Une pharmacienne licenciée injustement parce qu’elle travaillait dans le respect de le vie et de la personne humaine

Au commencement de mon travail en pharmacie en 1996, je n’avais pas tenu comte que parmi les médicaments proposés, il existait des produits abortifs. D’ailleurs la liberté de délivrer une pilule du lendemain à une mineure sans ordonnance n’existait pas. Puis j’ai été amenée à honorer la prescription d’un stérilet cuivré, donc anti-nidatoire qui empêche la fixation de l’œuf sur l’utérus ,s’il y a fécondation . Et j’ai commencé à prendre conscience de l’atteinte à la vie de certains de ces produits. Un malaise était né à chaque délivrance de ces produits.
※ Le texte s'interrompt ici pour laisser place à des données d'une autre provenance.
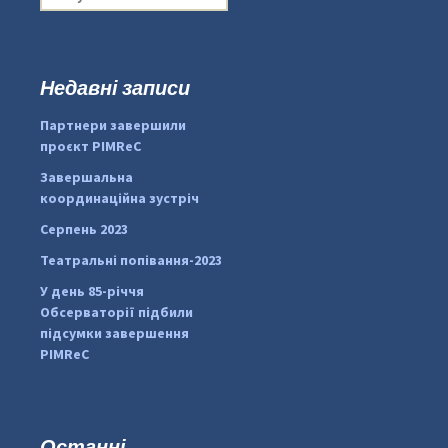
о
ш
у
к
Недавні записи
...
#PipIvanToday
:
Партнери завершили
pimrec_project
проєкт PIMReC
Завершальна
координаційна зустріч
Серпень 2023
Театральні попівання-2023
У день 85-річчя
Обсерваторії підбили
підсумки завершення
PIMReC
Останні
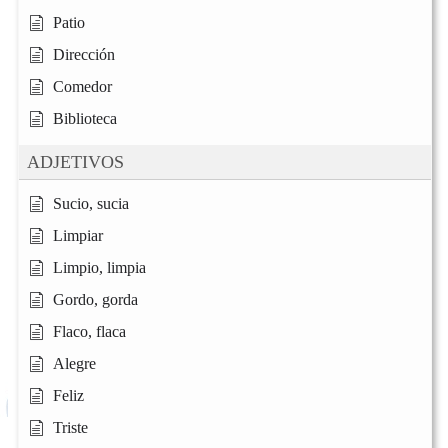
Patio
Dirección
Comedor
Biblioteca
ADJETIVOS
Sucio, sucia
Limpiar
Limpio, limpia
Gordo, gorda
Flaco, flaca
Alegre
Feliz
Triste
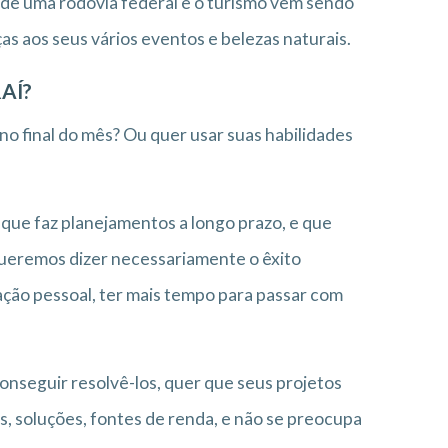
o de uma rodovia federal e o turismo vem sendo
as aos seus vários eventos e belezas naturais.
AÍ?
 no final do mês? Ou quer usar suas habilidades
 que faz planejamentos a longo prazo, e que
queremos dizer necessariamente o êxito
zação pessoal, ter mais tempo para passar com
onseguir resolvê-los, quer que seus projetos
, soluções, fontes de renda, e não se preocupa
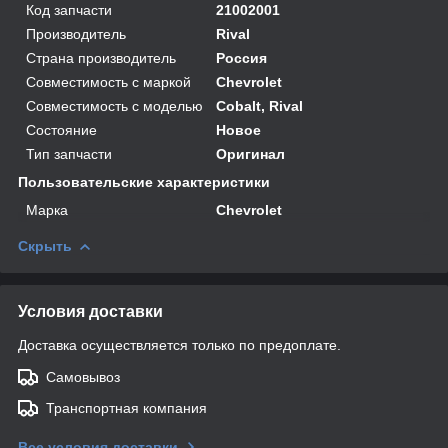
Код запчасти
21002001
Производитель
Rival
Страна производитель
Россия
Совместимость с маркой
Chevrolet
Совместимость с моделью
Cobalt, Rival
Состояние
Новое
Тип запчасти
Оригинал
Пользовательские характеристики
Марка
Chevrolet
Скрыть
Условия доставки
Доставка осуществляется только по предоплате.
Самовывоз
Транспортная компания
Все условия доставки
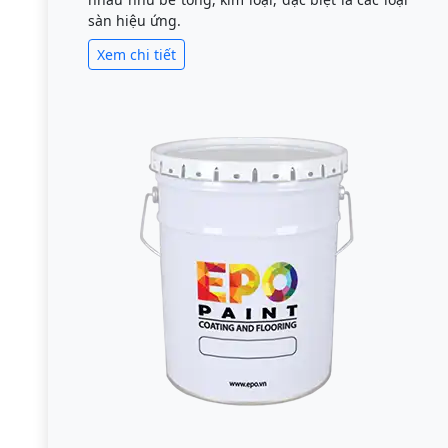
sàn hiệu ứng.
Xem chi tiết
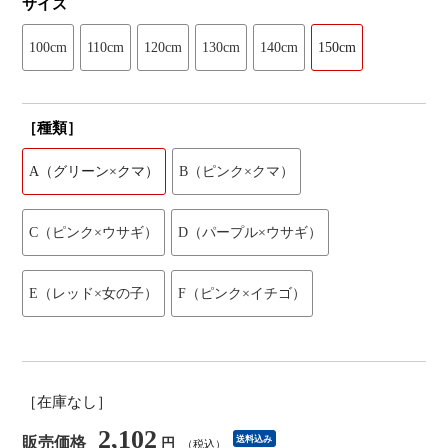
サイズ
100cm
110cm
120cm
130cm
140cm
150cm
［種類］
A（グリーン×クマ）
B（ピンク×クマ）
C（ピンク×ウサギ）
D（パープル×ウサギ）
E（レッド×女の子）
F（ピンク×イチゴ）
［在庫なし］
2,102
販売価格
送料込み
円
（税込）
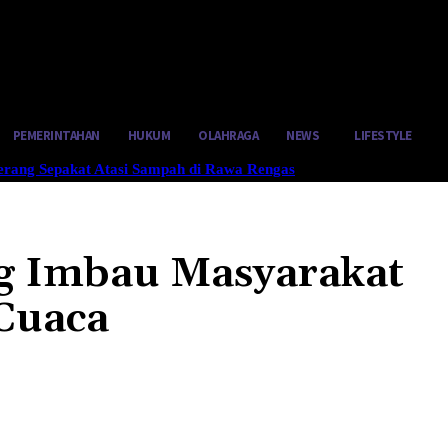
tus 5, 2026
PEMERINTAHAN
HUKUM
OLAHRAGA
NEWS
LIFESTYLE
gerang Sepakat Atasi Sampah di Rawa Rengas
g Imbau Masyarakat
Cuaca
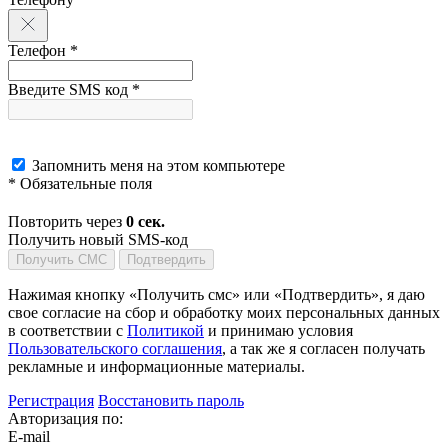
Телефон *
Введите SMS код *
Запомнить меня на этом компьютере
* Обязательные поля
Повторить через
0
сек.
Получить новый SMS-код
Получить СМС
Подтвердить
Нажимая кнопку «Получить смс» или «Подтвердить», я даю
свое согласие на сбор и обработку моих персональных данных
в соответствии с
Политикой
и принимаю условия
Пользовательского соглашения
, а так же я согласен получать
рекламные и информационные материалы.
Регистрация
Восстановить пароль
Авторизация по:
E-mail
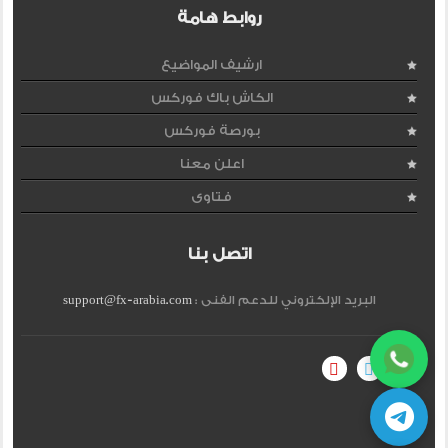
روابط هامة
ارشيف المواضيع
الكاش باك فوركس
بورصة فوركس
اعلن معنا
فتاوى
اتصل بنا
البريد الإلكتروني للدعم الفنى :
support@fx-arabia.com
Il m’est arrivé de prétexter un appel au fond de la pharmacie pour éviter une délivrance.

Puis est arrivé sur le marché fin 2010 début 2011, la pilule du 5ème jour « Ellaone ». Lors du rangement de cette boite dans le tiroir des comprimés, avec mes collègues, nous nous sommes demandés quelle était son utilisation : pilule utilisable cinq jours après un rapport sexuel. Là, je m’entends encore dire « je ne délivrerai pas cela ». La limite de ma tolérance était atteinte. Notre métier est un service à la vie et à la santé, rappelons-le : selon l’article R 4235-2CSP « le pharmacien exerce sa mission dans le respect de la vie et de la personne humaine ».

Suite à cela, le pharmacien responsable m’a convoqué au bureau pour avoir des  explications. J’ai dit que la délivrance de certains produits était « criminelle ».  Suite à cela, en trois mois, j’ai été renvoyée pour «  faute grave », donc sans indemnités ni délai pour la recherche d’un nouveau travail. Le motif est le suivant : une femme est arrivée avec une ordonnance périmée pour antidépresseurs, elle me demandait un dépannage ; j’ai refusé ce dépannage en lui conseillant de revoir avec son médecin… Bref une aberration, en sachant que le refus comme le dépannage, d’un médicament peuvent être un acte juste du pharmacien. Cet acte repose sur le jugement du pharmacien, en fonction de différents critères : historique, danger, type de pathologie… J’ai demandé à un jeune ami avocat, son aide. Par les lois et courriers successifs entre les deux partis, j’ai obtenus trois mois d’indemnités. Je peux vous dire qu’aujourd’hui encore la justice ne pouvait rien faire face à des procéduriers d’excellence. La justice fut, dans mon cas, une simple manipulation des lois en faveur du plus fort….Je vous en dirai plus une autre fois.

Certes, devant ces délivrances, combien de foi, j’ai eu la tentation de changer de travail ; mais sept ans d’études, c’est un investissement, et c’est un travail que j’aime. Et mon choix est l’officine, pour servir la santé des malades de tous âges. Aujourd’hui, je continue en pensant que ma place est là. Aujourd’hui, je travaille dans une structure où ma position est en partie acceptée. A l’entretien, j’ai demandé de ne pas délivrer les produits abortifs : cela m’a été accordé sans détails procéduriers. Lorsque quelqu’un se présente avec une ordonnance de stérilets, je dis : « voyez avec mes collègues. » Cependant, certains de mes collègues évitent de servir la cliente que je viens de renvoyer. Ce n’est pas si simple dans la vie de tous les jours. D’ailleurs, je délivre toujours la pilule du lendemain avec explications et en m’informant de la date de son cycle.

Bref, la clause de conscience pour les pharmaciens est aujourd’hui devenue indispensable. Mais, sans parler de clause de conscience, aujourd’hui, le pharmacien ne respecte pas lui-même l’article écrit dans le code de la santé publique : R 4235-2CSP « le pharmacien exerce sa mission dans le respect de la vie et de la personne humaine. » Le droit, ou le devoir en lui-même n’est pas respecté.